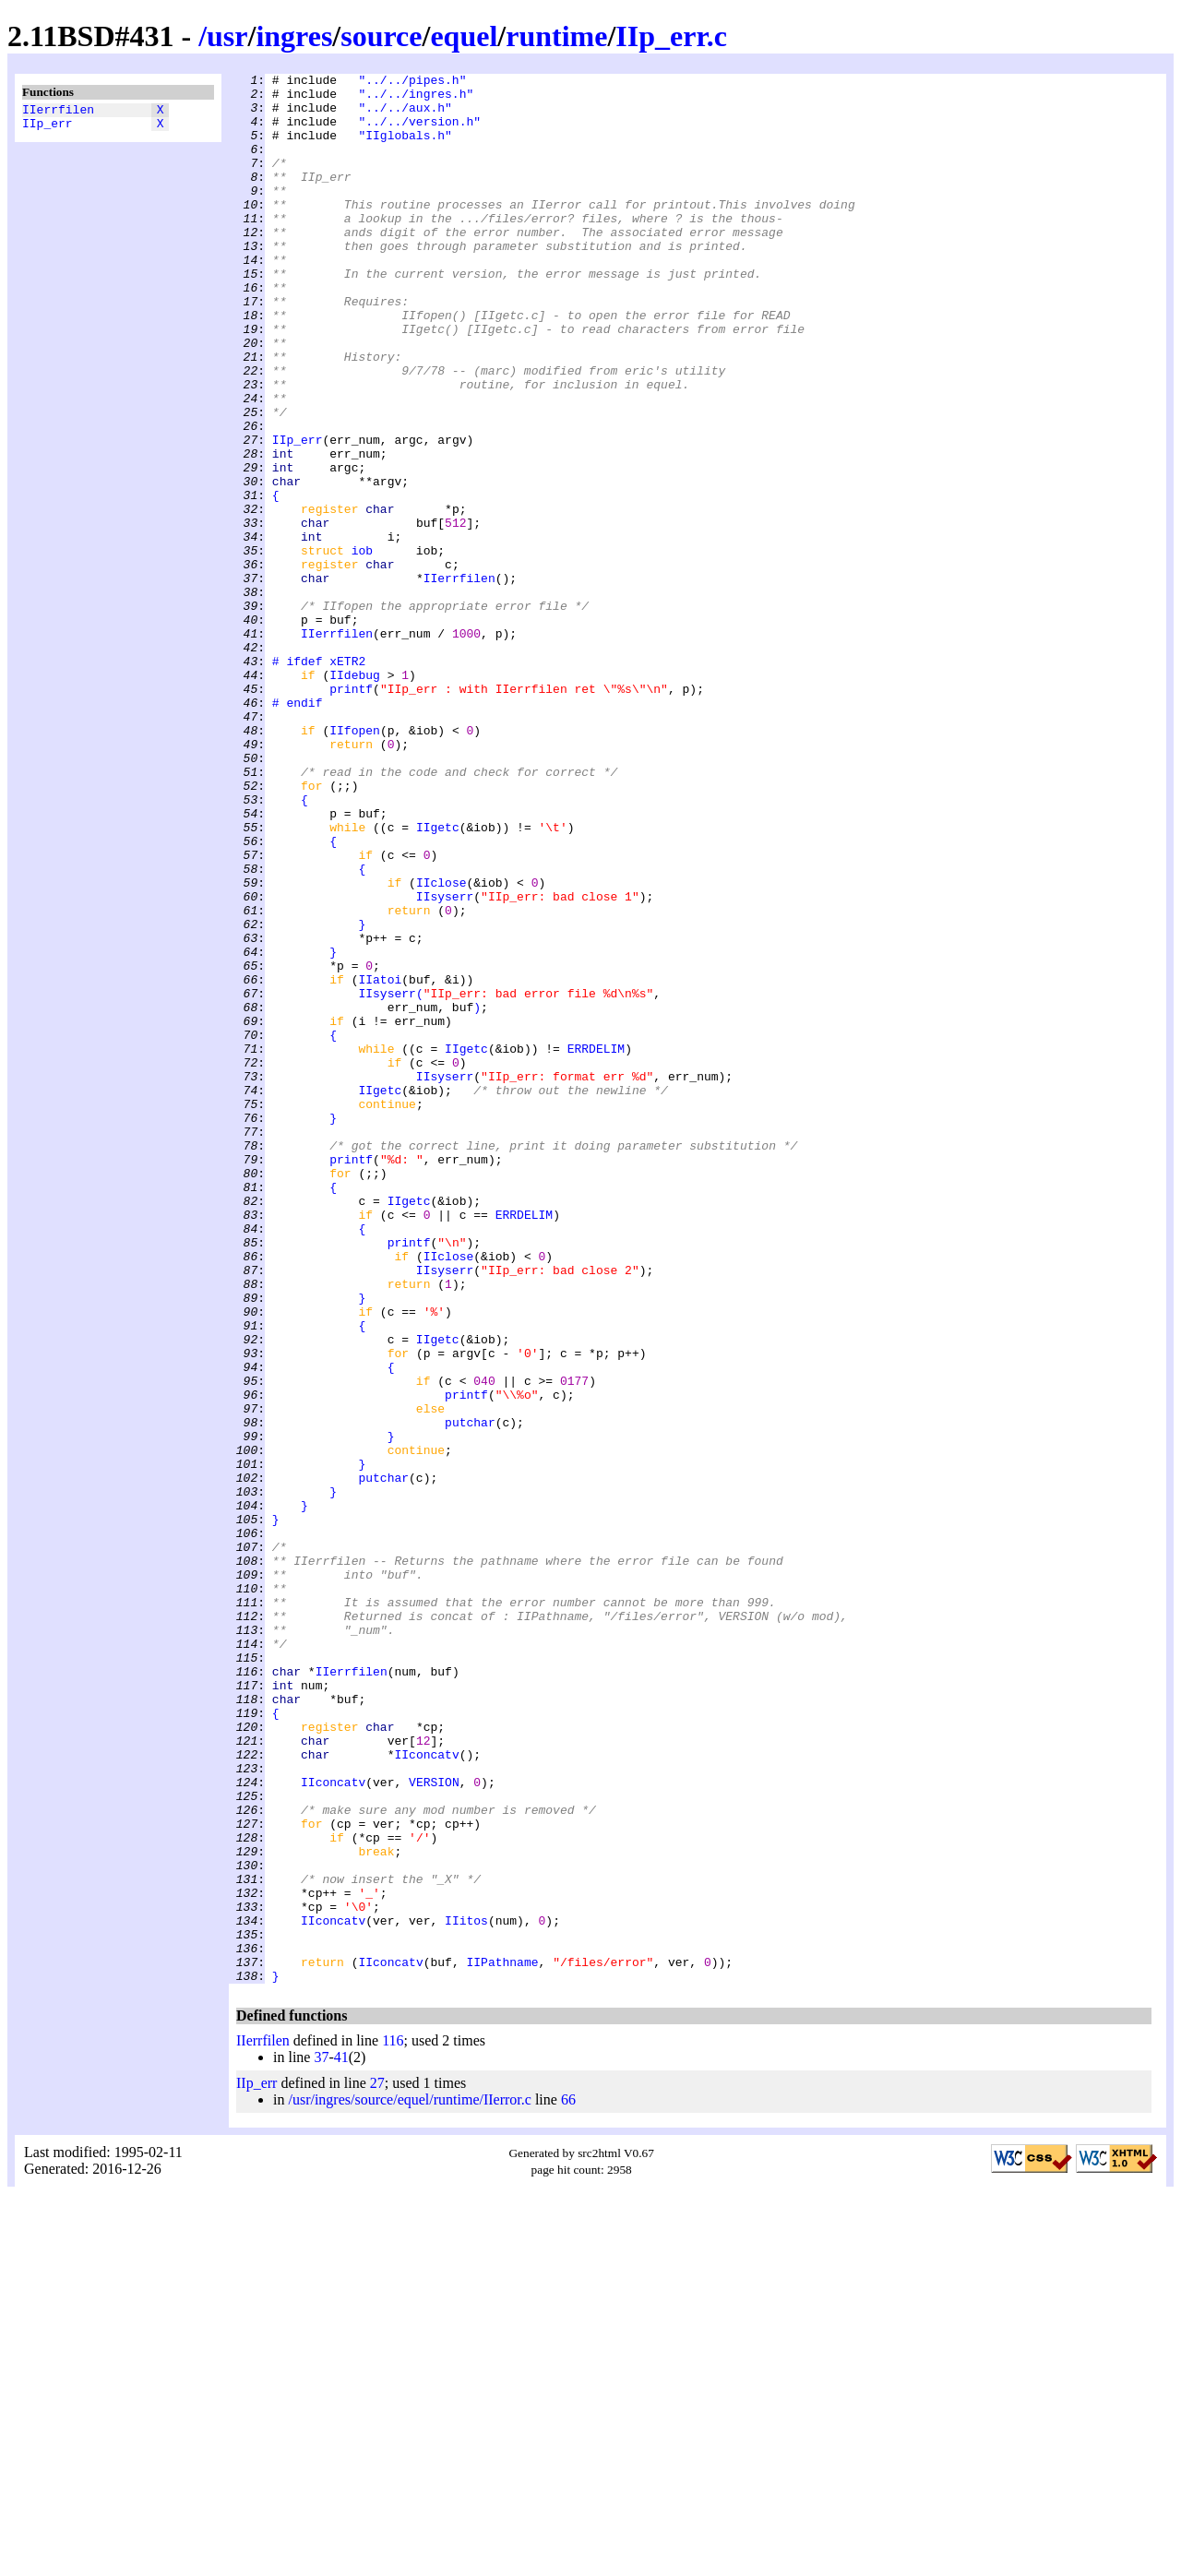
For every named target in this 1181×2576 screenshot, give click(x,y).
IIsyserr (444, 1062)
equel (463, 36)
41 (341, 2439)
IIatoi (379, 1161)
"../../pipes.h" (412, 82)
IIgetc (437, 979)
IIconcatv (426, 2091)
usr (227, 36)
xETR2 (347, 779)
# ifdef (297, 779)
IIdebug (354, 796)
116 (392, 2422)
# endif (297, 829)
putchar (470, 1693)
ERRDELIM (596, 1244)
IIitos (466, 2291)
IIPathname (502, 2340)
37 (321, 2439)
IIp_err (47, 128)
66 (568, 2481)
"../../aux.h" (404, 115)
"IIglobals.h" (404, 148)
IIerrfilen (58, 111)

********************

* Your goal
Exactly the lines from the one containing "IIgetc (437, 979)" through the final line of the records must appear in your reply, and no others.

* Problem solution
IIgetc (437, 979)
IIconcatv (426, 2091)
usr (227, 36)
xETR2 (347, 779)
# ifdef (297, 779)
IIdebug (354, 796)
116 (392, 2422)
# endif (297, 829)
putchar (470, 1693)
ERRDELIM (596, 1244)
IIitos (466, 2291)
IIPathname (502, 2340)
37 (321, 2439)
IIp_err (47, 128)
66 (568, 2481)
"../../aux.h" (404, 115)
"IIglobals.h" (404, 148)
IIerrfilen (58, 111)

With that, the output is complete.